Cardiovascular disease (CVD) and cancer are the most prevalent diseases in the current era, and the rates of these diseases continue to rise. More than 2 million breast cancer survivors in the United States are at risk for cardiotoxicity. Pediatric cancer survivors are two to five times more likely than the general population to develop heart disease. Treatment for cancer has become more effective, but cardiac disease in these patients has in turn become increasingly common. CVD can affect their quality of life as well as the course of cancer treatment.
Preventing CVD in Cancer Patients
Preventing CVD in cancer patients is important because aggressive cancer therapies are being used in older patients who may have cardiac problems or cardiovascular risk factors. Furthermore, researchers are identifying cardiac toxicities with new cancer therapies. Cardiotoxicity from cancer treatments include heart failure, hypertension, hypotension, arrhythmias, pericarditis, and myocardial ischemia. Radiation to the chest, leukemias, and chest tumors can lead to pericarditis, myocarditis, valve disease, and coronary artery disease.
Diagnosing cardiotoxicity during cancer treatment can be challenging. Symptoms like fatigue, shortness of breath, and edema are common to cardiac problems but are also adverse effects of cancer therapy. When patients present with these symptoms, they should be referred to cardio-oncology programs for further evaluation.
Collaborative Care Among Cardiologists & Oncologists
At the University of Michigan, cardiologists are collaborating with oncologists to tailor cardiac and cancer therapy to minimize cardiotoxicity. We stratify risk in patients with cardiac disease or CVD risk factors in an effort to optimize these conditions prior to cancer treatment. Cardio-oncology programs:
• Provide prevention and early detection of cardiac complications.
• Monitor cardiovascular conditions during anticancer therapy.
• Offer advice and therapy for CVD that develops during chemotherapy.
The goal of the cardio-oncology program is to eliminate cardiovascular complications as a barrier to effective cancer treatment.

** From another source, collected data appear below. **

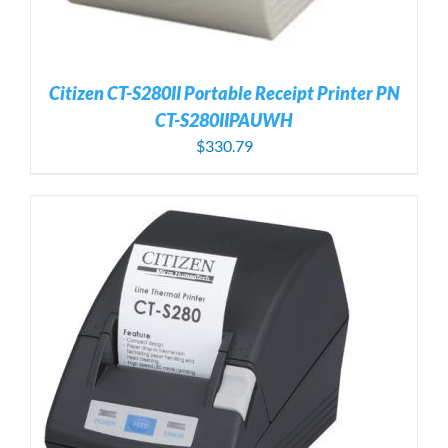
Citizen CT-S280II Portable Receipt Printer PN
CT-S280IIPAUWH
$
330.79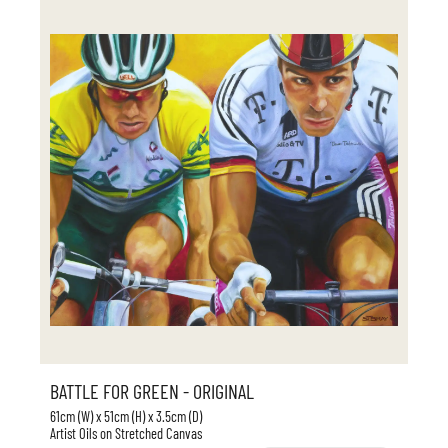
BATTLE FOR GREEN - ORIGINAL
61cm (W) x 51cm (H) x 3.5cm (D)
Artist Oils on Stretched Canvas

To do so, we provide prevention therapies for cardiotoxicity and strive for early detection. We also offer programs to prevent and recover from cardiotoxicity. These programs educate patients to lead a healthy lifestyle and offer information on diet, exercise, and stress management.

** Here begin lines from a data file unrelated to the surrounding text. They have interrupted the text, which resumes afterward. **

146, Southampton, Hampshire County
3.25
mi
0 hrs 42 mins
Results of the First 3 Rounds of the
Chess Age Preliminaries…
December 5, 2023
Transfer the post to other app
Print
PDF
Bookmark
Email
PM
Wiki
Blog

Furthering Research Efforts in Cardio-Oncology Programs
Cardio-oncology programs promote collaborative research in the quest for new biomarkers and imaging modalities to detect cardiotoxicity. These programs enable cardiologists and oncologists to collaborate on new treatments for cardiotoxicity as well as new cancer treatments that avoid cardiotoxicity.
Throughout the U.S., the value of collaboration between cardiologists and oncologists is gaining better appreciation. A growing number of cardio-oncology programs are being created across the country, and it’s likely that these programs will help us improve health outcomes in the future.

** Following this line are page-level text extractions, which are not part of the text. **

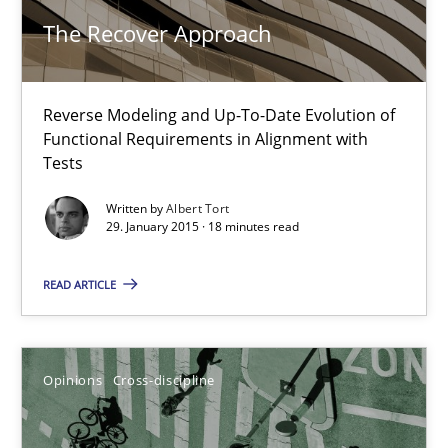
This system is your system. This system is my system.
The Recover Approach
Opinions
Cross-discipline
Reverse Modeling and Up-To-Date Evolution of
Functional Requirements in Alignment with
Tests
Gil Regev
Alain Wegmann
Written by
Albert Tort
29. January 2015 · 18 minutes read
Olivier Hayard
READ ARTICLE
14.09.2022
17 minutes
Opinions
Cross-discipline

Schwartz ML. Cardio-oncology for the 21st century: introduction. Semin Oncol. 2013;40:145-146.
Hong RA, Iimura T, Sumida KN, Eager RM. Cardio-oncology/onco-cardiology. Clin Cardiol. 2010;33:733-737.
Curigliano G, Cardinale D, Suter T, et al; ESMO Guidelines Working Group. Cardiovascular toxicity induced by chemotherapy, targeted agents and radiotherapy: ESMO Clinical Practice Guidelines. Ann Oncol. 2012;23(Suppl):vii155-vii166.
Carver JR, Szalda D, Ky B. Asymptomatic cardiac toxicity in long-term cancer survivors: defining the population and recommendations for surveillance. Semin Oncol. 2013;40:229-238.
Raschi E, De Ponti F. Cardiovascular toxicity of anticancer-targeted therapy: emerging issues in the era of cardio-oncology. Intern Emerg Med. 2012;7:113-131.
Albini A, Donatelli F, Noonan D, D’Elios MM, Prisco D. Bringing new players into the field: onco-pharmacovigilance in the era of cardio-oncology. Intern Emerg Med. 2012;7:99-101.
Chen MH, Colan SD, Diller L. Cardiovascular disease: cause of morbidity and mortality in adult survivors of childhood cancers. Circ Res. 2011;108:619-628.